▶ What the task asks
Could you set down the listing below exactly, leaving out its pictures?

▶ Given records
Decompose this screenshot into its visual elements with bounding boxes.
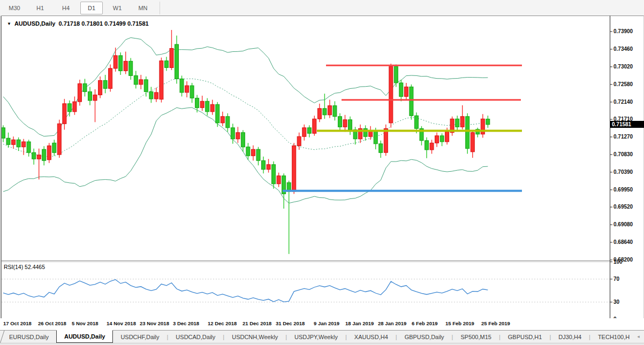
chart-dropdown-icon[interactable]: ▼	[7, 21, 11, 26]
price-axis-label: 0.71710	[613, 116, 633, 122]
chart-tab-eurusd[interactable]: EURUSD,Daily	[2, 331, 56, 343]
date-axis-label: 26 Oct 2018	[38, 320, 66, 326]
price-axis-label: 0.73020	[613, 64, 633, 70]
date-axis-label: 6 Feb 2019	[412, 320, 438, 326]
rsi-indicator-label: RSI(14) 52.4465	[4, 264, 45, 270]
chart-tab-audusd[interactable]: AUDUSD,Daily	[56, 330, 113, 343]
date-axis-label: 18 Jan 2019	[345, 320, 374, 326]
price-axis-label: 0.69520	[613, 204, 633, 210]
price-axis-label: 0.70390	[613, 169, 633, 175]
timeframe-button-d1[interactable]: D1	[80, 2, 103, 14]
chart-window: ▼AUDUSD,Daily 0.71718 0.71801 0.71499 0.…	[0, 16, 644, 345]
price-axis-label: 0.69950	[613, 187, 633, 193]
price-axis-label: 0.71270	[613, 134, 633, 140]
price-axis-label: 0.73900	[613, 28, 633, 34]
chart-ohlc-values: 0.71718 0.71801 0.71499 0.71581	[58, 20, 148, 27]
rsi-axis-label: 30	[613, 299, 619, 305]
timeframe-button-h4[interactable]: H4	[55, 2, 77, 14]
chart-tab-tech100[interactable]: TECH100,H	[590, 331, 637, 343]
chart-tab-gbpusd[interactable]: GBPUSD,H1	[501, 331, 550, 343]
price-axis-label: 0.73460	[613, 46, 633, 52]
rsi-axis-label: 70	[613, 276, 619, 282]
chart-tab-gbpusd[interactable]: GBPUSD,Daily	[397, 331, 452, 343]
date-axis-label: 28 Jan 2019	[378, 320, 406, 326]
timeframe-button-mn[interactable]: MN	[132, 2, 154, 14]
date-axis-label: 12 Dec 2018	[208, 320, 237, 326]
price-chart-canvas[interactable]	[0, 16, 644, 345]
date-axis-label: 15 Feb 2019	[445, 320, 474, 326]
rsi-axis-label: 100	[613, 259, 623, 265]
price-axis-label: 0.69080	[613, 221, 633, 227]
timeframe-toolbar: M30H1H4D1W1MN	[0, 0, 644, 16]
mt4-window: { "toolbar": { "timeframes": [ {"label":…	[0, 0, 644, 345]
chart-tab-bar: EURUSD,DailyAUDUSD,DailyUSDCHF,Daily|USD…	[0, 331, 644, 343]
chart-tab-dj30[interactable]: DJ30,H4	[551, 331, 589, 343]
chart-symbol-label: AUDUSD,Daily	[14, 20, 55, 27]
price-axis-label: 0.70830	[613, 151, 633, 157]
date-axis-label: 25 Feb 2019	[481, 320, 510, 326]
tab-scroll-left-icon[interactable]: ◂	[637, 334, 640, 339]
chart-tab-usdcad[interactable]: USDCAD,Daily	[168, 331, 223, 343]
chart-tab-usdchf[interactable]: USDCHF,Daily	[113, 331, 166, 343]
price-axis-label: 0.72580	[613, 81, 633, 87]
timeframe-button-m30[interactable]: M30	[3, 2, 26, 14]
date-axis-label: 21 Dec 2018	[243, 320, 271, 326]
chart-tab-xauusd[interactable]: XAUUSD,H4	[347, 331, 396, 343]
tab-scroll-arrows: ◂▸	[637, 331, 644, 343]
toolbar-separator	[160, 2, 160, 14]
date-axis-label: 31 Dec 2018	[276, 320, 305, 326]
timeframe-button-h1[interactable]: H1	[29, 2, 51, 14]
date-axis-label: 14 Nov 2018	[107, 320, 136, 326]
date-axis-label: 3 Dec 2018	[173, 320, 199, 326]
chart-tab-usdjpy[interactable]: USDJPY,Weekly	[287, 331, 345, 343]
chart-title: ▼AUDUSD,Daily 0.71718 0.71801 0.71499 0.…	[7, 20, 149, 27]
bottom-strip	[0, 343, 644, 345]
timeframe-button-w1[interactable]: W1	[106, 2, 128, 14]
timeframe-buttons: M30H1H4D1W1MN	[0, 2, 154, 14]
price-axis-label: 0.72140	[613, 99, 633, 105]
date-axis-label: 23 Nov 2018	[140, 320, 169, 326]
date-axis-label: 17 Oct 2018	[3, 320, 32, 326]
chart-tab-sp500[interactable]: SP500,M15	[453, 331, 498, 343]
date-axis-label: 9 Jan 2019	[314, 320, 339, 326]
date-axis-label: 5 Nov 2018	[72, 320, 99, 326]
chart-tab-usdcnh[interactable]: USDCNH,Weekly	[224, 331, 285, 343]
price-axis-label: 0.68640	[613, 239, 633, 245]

▶ Task answer
Decompose this screenshot into its visual elements with bounding boxes.
chart-dropdown-icon[interactable]: ▼	[7, 21, 11, 26]
price-axis-label: 0.71710	[613, 116, 633, 122]
chart-tab-eurusd[interactable]: EURUSD,Daily	[2, 331, 56, 343]
date-axis-label: 26 Oct 2018	[38, 320, 66, 326]
price-axis-label: 0.73020	[613, 64, 633, 70]
date-axis-label: 6 Feb 2019	[412, 320, 438, 326]
rsi-indicator-label: RSI(14) 52.4465	[4, 264, 45, 270]
chart-tab-audusd[interactable]: AUDUSD,Daily	[56, 330, 113, 343]
date-axis-label: 18 Jan 2019	[345, 320, 374, 326]
price-axis-label: 0.69520	[613, 204, 633, 210]
price-axis-label: 0.70390	[613, 169, 633, 175]
timeframe-button-d1[interactable]: D1	[80, 2, 103, 14]
chart-window: ▼AUDUSD,Daily 0.71718 0.71801 0.71499 0.…	[0, 16, 644, 345]
price-axis-label: 0.69950	[613, 187, 633, 193]
price-axis-label: 0.71270	[613, 134, 633, 140]
price-axis-label: 0.73900	[613, 28, 633, 34]
chart-ohlc-values: 0.71718 0.71801 0.71499 0.71581	[58, 20, 148, 27]
rsi-axis-label: 30	[613, 299, 619, 305]
timeframe-button-h4[interactable]: H4	[55, 2, 77, 14]
chart-tab-tech100[interactable]: TECH100,H	[590, 331, 637, 343]
chart-tab-gbpusd[interactable]: GBPUSD,H1	[501, 331, 550, 343]
price-axis-label: 0.73460	[613, 46, 633, 52]
rsi-axis-label: 70	[613, 276, 619, 282]
chart-tab-gbpusd[interactable]: GBPUSD,Daily	[397, 331, 452, 343]
date-axis-label: 28 Jan 2019	[378, 320, 406, 326]
timeframe-button-mn[interactable]: MN	[132, 2, 154, 14]
date-axis-label: 12 Dec 2018	[208, 320, 237, 326]
price-chart-canvas[interactable]	[0, 16, 644, 345]
date-axis-label: 15 Feb 2019	[445, 320, 474, 326]
rsi-axis-label: 100	[613, 259, 623, 265]
price-axis-label: 0.69080	[613, 221, 633, 227]
timeframe-toolbar: M30H1H4D1W1MN	[0, 0, 644, 16]
mt4-window: { "toolbar": { "timeframes": [ {"label":…	[0, 0, 644, 345]
chart-tab-bar: EURUSD,DailyAUDUSD,DailyUSDCHF,Daily|USD…	[0, 331, 644, 343]
chart-tab-dj30[interactable]: DJ30,H4	[551, 331, 589, 343]
chart-symbol-label: AUDUSD,Daily	[14, 20, 55, 27]
price-axis-label: 0.70830	[613, 151, 633, 157]
date-axis-label: 25 Feb 2019	[481, 320, 510, 326]
tab-scroll-left-icon[interactable]: ◂	[637, 334, 640, 339]
chart-tab-usdcad[interactable]: USDCAD,Daily	[168, 331, 223, 343]
chart-tab-usdchf[interactable]: USDCHF,Daily	[113, 331, 166, 343]
price-axis-label: 0.72580	[613, 81, 633, 87]
timeframe-button-m30[interactable]: M30	[3, 2, 26, 14]
date-axis-label: 21 Dec 2018	[243, 320, 271, 326]
chart-tab-xauusd[interactable]: XAUUSD,H4	[347, 331, 396, 343]
tab-scroll-arrows: ◂▸	[637, 331, 644, 343]
toolbar-separator	[160, 2, 160, 14]
date-axis-label: 31 Dec 2018	[276, 320, 305, 326]
timeframe-button-h1[interactable]: H1	[29, 2, 51, 14]
date-axis-label: 14 Nov 2018	[107, 320, 136, 326]
date-axis-label: 3 Dec 2018	[173, 320, 199, 326]
chart-tab-usdjpy[interactable]: USDJPY,Weekly	[287, 331, 345, 343]
chart-title: ▼AUDUSD,Daily 0.71718 0.71801 0.71499 0.…	[7, 20, 149, 27]
bottom-strip	[0, 343, 644, 345]
timeframe-button-w1[interactable]: W1	[106, 2, 128, 14]
timeframe-buttons: M30H1H4D1W1MN	[0, 2, 154, 14]
price-axis-label: 0.72140	[613, 99, 633, 105]
date-axis-label: 23 Nov 2018	[140, 320, 169, 326]
date-axis-label: 17 Oct 2018	[3, 320, 32, 326]
chart-tab-sp500[interactable]: SP500,M15	[453, 331, 498, 343]
date-axis-label: 9 Jan 2019	[314, 320, 339, 326]
date-axis-label: 5 Nov 2018	[72, 320, 99, 326]
chart-tab-usdcnh[interactable]: USDCNH,Weekly	[224, 331, 285, 343]
price-axis-label: 0.68640	[613, 239, 633, 245]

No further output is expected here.